_Stored data entries_
|---|
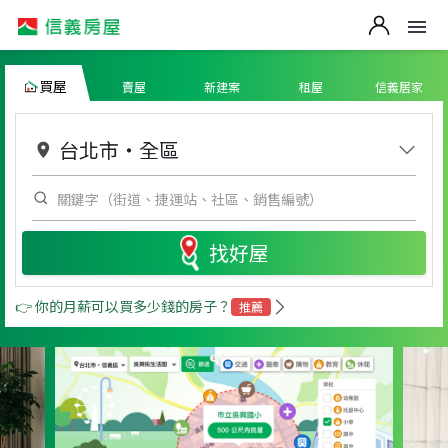
買屋
賣屋
新建案
租屋
信義居家
台北市
・
全區
找好屋
👉 你的月薪可以買多少錢的房子？
推薦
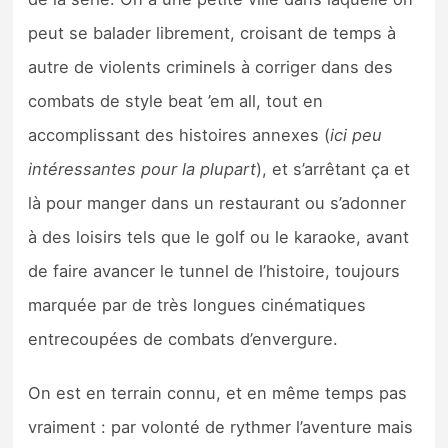
peut se balader librement, croisant de temps à
autre de violents criminels à corriger dans des
combats de style beat ’em all, tout en
accomplissant des histoires annexes (
ici peu
intéressantes pour la plupart
), et s’arrêtant ça et
là pour manger dans un restaurant ou s’adonner
à des loisirs tels que le golf ou le karaoke, avant
de faire avancer le tunnel de l’histoire, toujours
marquée par de très longues cinématiques
entrecoupées de combats d’envergure.
On est en terrain connu, et en même temps pas
vraiment : par volonté de rythmer l’aventure mais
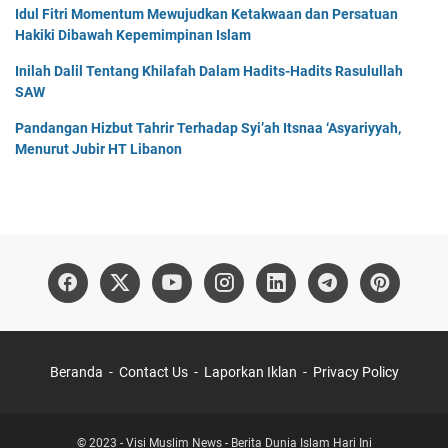
Idul Fitri Momentum Mewujudkan Ketakwaan dan Persatuan
Hakiki Dibawah Kepemimpinan Islam
Inilah Dalil Tentang Khilafah Dalam Hadits-Hadits Rasulullah
SAW
Pandangan Hizbut Tahrir Terhadap Syi’ah Itsnaa ‘Asyariyyah,
Menurut Jubir HT Libanon
Beranda
Contact Us
Laporkan Iklan
Privacy Policy
© 2023 -
Visi Muslim News - Berita Dunia Islam Hari Ini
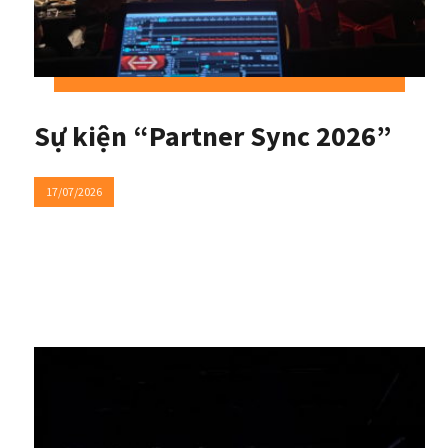
Sự kiện “Partner Sync 2026”
17/07/2026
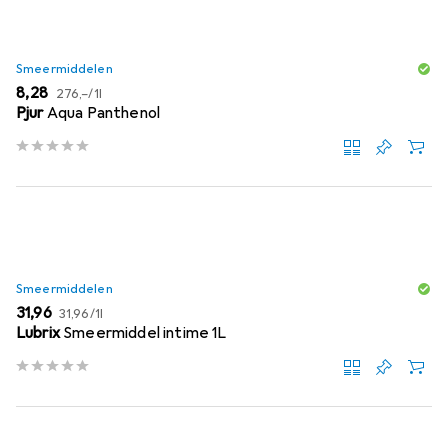
Smeermiddelen
EUR
EUR
8,28
276,–
/
1l
Pjur
Aqua Panthenol
Smeermiddelen
EUR
EUR
31,96
31,96
/
1l
Lubrix
Smeermiddel intime 1L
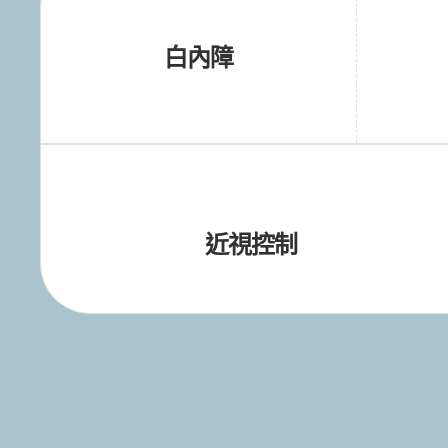
白內障
近視控制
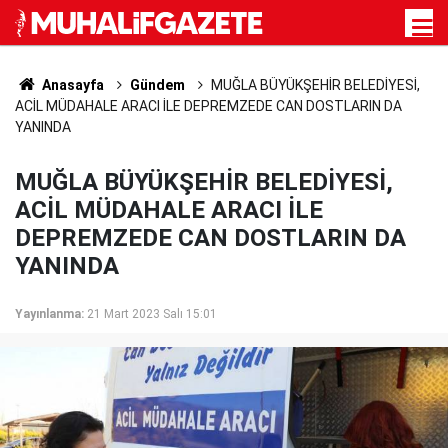
Anasayfa
Gündem
MUĞLA BÜYÜKŞEHİR BELEDİYESİ,
ACİL MÜDAHALE ARACI İLE DEPREMZEDE CAN DOSTLARIN DA
YANINDA
MUĞLA BÜYÜKŞEHİR BELEDİYESİ,
ACİL MÜDAHALE ARACI İLE
DEPREMZEDE CAN DOSTLARIN DA
YANINDA
Yayınlanma:
21 Mart 2023 Salı 15:01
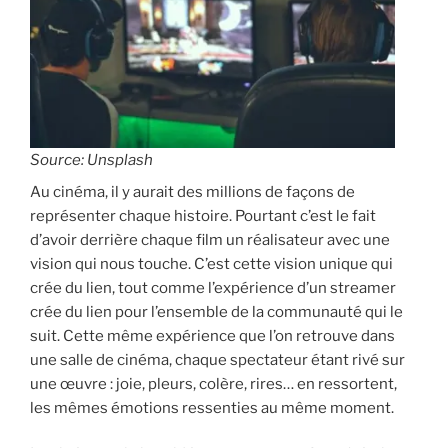
Source: Unsplash
Au cinéma, il y aurait des millions de façons de
représenter chaque histoire. Pourtant c’est le fait
d’avoir derrière chaque film un réalisateur avec une
vision qui nous touche. C’est cette vision unique qui
crée du lien, tout comme l’expérience d’un streamer
crée du lien pour l’ensemble de la communauté qui le
suit. Cette même expérience que l’on retrouve dans
une salle de cinéma, chaque spectateur étant rivé sur
une œuvre : joie, pleurs, colère, rires… en ressortent,
les mêmes émotions ressenties au même moment.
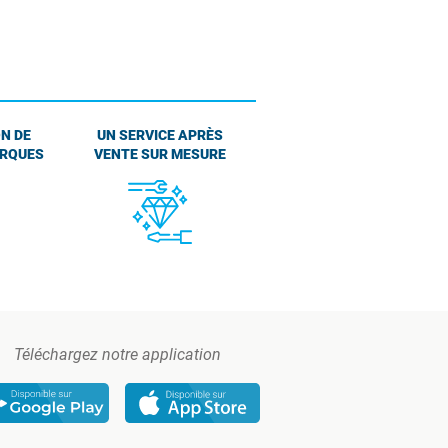
N DE
UN SERVICE APRÈS
ARQUES
VENTE SUR MESURE
Téléchargez notre application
|---|
_EXERCISE AIM_
Scan the entries above for the word "ARACI" and collect each line holding it.

_ANSWER TO THIS EXERCISE_
ACİL MÜDAHALE ARACI İLE DEPREMZEDE CAN DOSTLARIN DA
ACİL MÜDAHALE ARACI İLE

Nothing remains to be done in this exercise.